Clare Bowditch

An interview with Clare Bowditch is really a chat with a talented performer who is not just passionate about her own music but someone who is passionate about music and life in general.

The first part of our chat revolves around a great number of subjects such as; the lack of music festivals in Gippsland, Aussie Hip-Hop, how great The Herd’s cover of ‘I Was Only 19’ is and what a great musician Paul Kelly is.

Clare is excited about all these topics but her excitement rises to another level when talk turns to her magnificent new album ‘The Moon Looked On’ and The Chill Island Festival (to be held at Churchill Island on November 4th) of which she is the curator of. ‘Chill Island is going to be great,’ she says. ‘We’ve already got Gotye and Ben Kweller and worked so hard to get Paul Kelly as well.’ She fails to mention that she will also be performing.

Aside from organizing Chill Island, Clare has been busy promoting her latest album, ‘The Moon Looked On’, an album that many believe would have been a difficult album to produce after Clare’s ARIA win last year, however Clare dismisses it with a laugh. ‘It actually didn’t affect the album at all because it was virtually finished, but it did actually re-inspire is.’

I notice when talk turns to her ARIA win she still describes it is a ‘surprise’ but also says that ‘it’s one of my proudest moments…it was voted for by my peers.’ I ask her if she feels the same way about a number of her tracks including the terrific ‘Divorcee By 23’ making it into Triple J Hottest 100 last year and she replies, ‘Yeah but it’s different, it’s great, that means the punters have the music in their lounge room’.

But it hasn’t only just been becoming an ARIA-award winner that has been a major change for Clare in her life recently. She has also recently married her partner and long time music collaborator, Marty Brown as well as given birth to twins. But of all those things it has been her honeymoon to Vietnam that has most inspired ‘The Moon Looked On.’ There is a definite Asian feel to the album and it is something that Clare is proud of ‘We brought back a lot of different instruments from overseas… from different cultures, although we wasn’t trying to make it (the album) sound like a different culture. But we did have a lot of fun and we’ve used an electric guitar this time.’

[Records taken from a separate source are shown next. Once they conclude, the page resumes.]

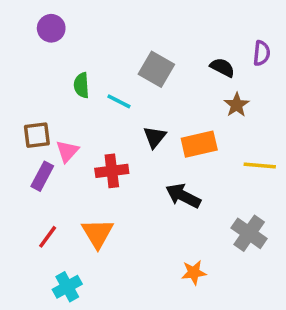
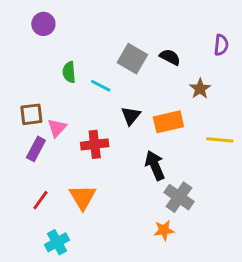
black semicircle: (222, 67) -> (170, 57), moved
black arrow: (183, 196) -> (155, 165), turned 40
gray cross: (249, 233) -> (179, 197), moved

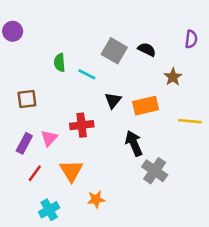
purple circle: (43, 24) -> (13, 31), moved
pink triangle: (57, 128) -> (49, 138), moved
purple rectangle: (36, 149) -> (24, 143), moved
orange star: (164, 230) -> (96, 199), moved

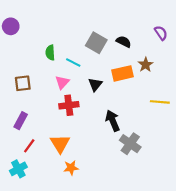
purple semicircle: (191, 39) -> (161, 33), turned -40
orange rectangle: (146, 106) -> (123, 73), moved
pink triangle: (49, 138) -> (62, 82), moved
orange star: (96, 199) -> (71, 168), moved
cyan cross: (49, 210) -> (18, 169), moved

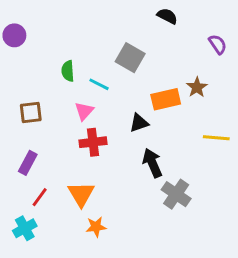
black semicircle: (124, 42) -> (167, 16), moved
black triangle: (95, 84) -> (139, 123), moved, turned 32

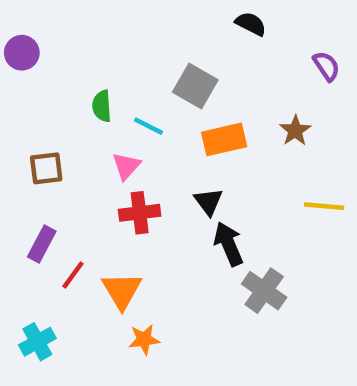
orange rectangle: (166, 99) -> (224, 139), moved
black triangle: (139, 123) -> (209, 202), moved, turned -48
red line: (40, 197) -> (73, 275), moved

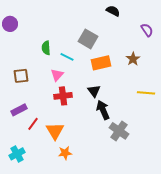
purple rectangle: (42, 244) -> (19, 110), turned 35

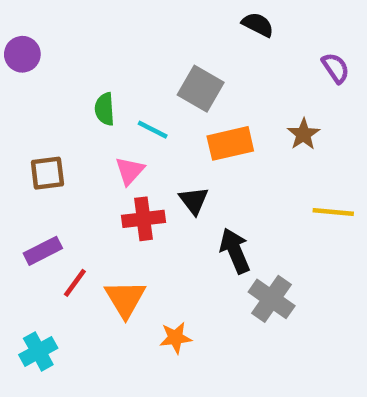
black triangle: (94, 91) -> (194, 201), moved
orange star: (65, 153) -> (175, 338), moved

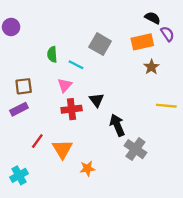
black semicircle: (258, 25) -> (153, 18), moved
orange rectangle: (230, 143) -> (142, 42), moved
purple rectangle: (43, 251) -> (19, 109), moved

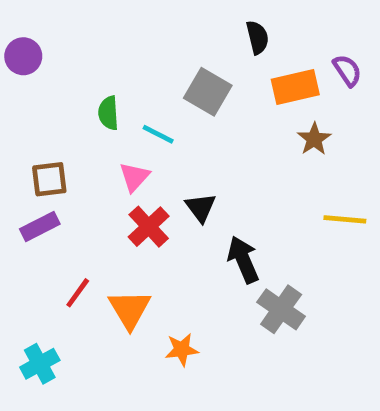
black semicircle: (153, 18) -> (257, 37), moved, turned 49
red cross: (72, 109) -> (149, 227), turned -36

In fact ‘The Moon Looked On’ sounds very different to her last album (‘What Was Left’), it uses blue grass, some brass even a bit of country, I ask Clare what she love about making this album and she quickly says, ‘Working with Mick Turner was fantastic…I’m a massive Dirty Three fan…and he was pure professionalism…it was so exciting.’ So working with Mick Turner was fun but what’s it like recording and songwriting with her now husband, Marty? ‘It can be intense and have hardcore moments but he is one of the few people who is completely honest with… if it’s shit he says it’s shit.’

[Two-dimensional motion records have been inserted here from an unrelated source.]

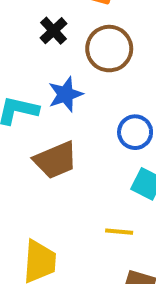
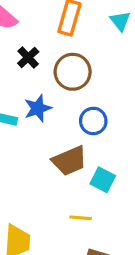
blue circle: (135, 132) -> (93, 121), moved
brown trapezoid: (55, 160) -> (69, 161), moved

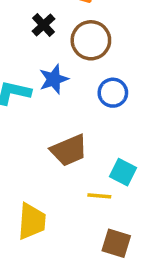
brown trapezoid: (69, 161) -> (69, 150), moved
cyan square: (103, 180) -> (123, 172), moved

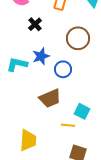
brown circle: (91, 40) -> (78, 38), moved
blue circle: (113, 93) -> (63, 69), moved

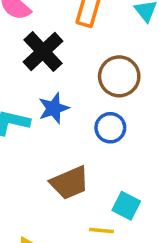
black cross: (35, 24) -> (43, 52), size x1.6
blue circle: (63, 69) -> (110, 128), moved

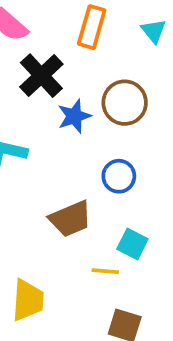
blue star: (54, 108) -> (74, 116), moved
blue circle: (110, 128) -> (119, 176), moved

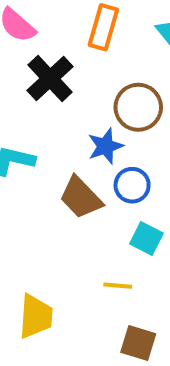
blue star: (74, 116) -> (105, 146), moved
brown trapezoid: (70, 219) -> (81, 197), moved, turned 69
cyan square: (132, 244) -> (146, 239), moved

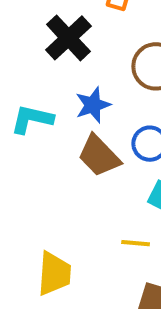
blue star: (105, 146) -> (93, 105), moved

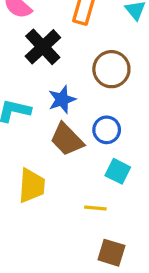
yellow trapezoid: (54, 274) -> (32, 186), moved

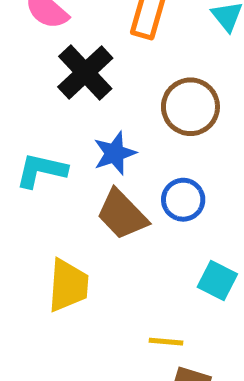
cyan square: (118, 171) -> (217, 280), moved
yellow line: (95, 208) -> (166, 342), moved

One thing is for sure nothing that could be described that way has made it onto ‘The Moon Looked On’, an album with such an intriguing title I just had to ask what it was about, ‘Well the album is all about intimate stories, there is a naughtiness in the songs… and even we people think they are isolated. And the moon is a witness to all of that…us stuck in our own world, but mostly the album is about lust and temptation.’

It’s not surprising that the album tells stories; it has become very apparent that Clare Bowditch is one of the greatest story-telling songwriters around. She is embarrassed when I tell her this but she happily tells me where she gets her ‘stories’ from, ‘Some of the songs are from my life…this album is definitely a step into fiction. Other stories I get from watching people and asking personal questions from people I don’t know all that well.’

As our talk goes back to songwriters we both respect we talk about artists that Clare has covered in the past, Crowded House and Leonard Cohen are two stand-outs so I ask her if she could cover any song what would it be. She laughs, ‘It’s funny we were talking about Paul Kelly before because I’d cover Paul Kelly’s ‘Look So Fine, Feel So Low’.’ She then breaks into song and sings part of the song to me. Even down a phone line a performance from Clare Bowditch sounds so intimate and I end the interview by asking how she manages to capture such an intimate sound on her albums, ‘It’s the way we record. We use reels and decks because we love he format. Marty talks about the warmth of the recording on analogue.’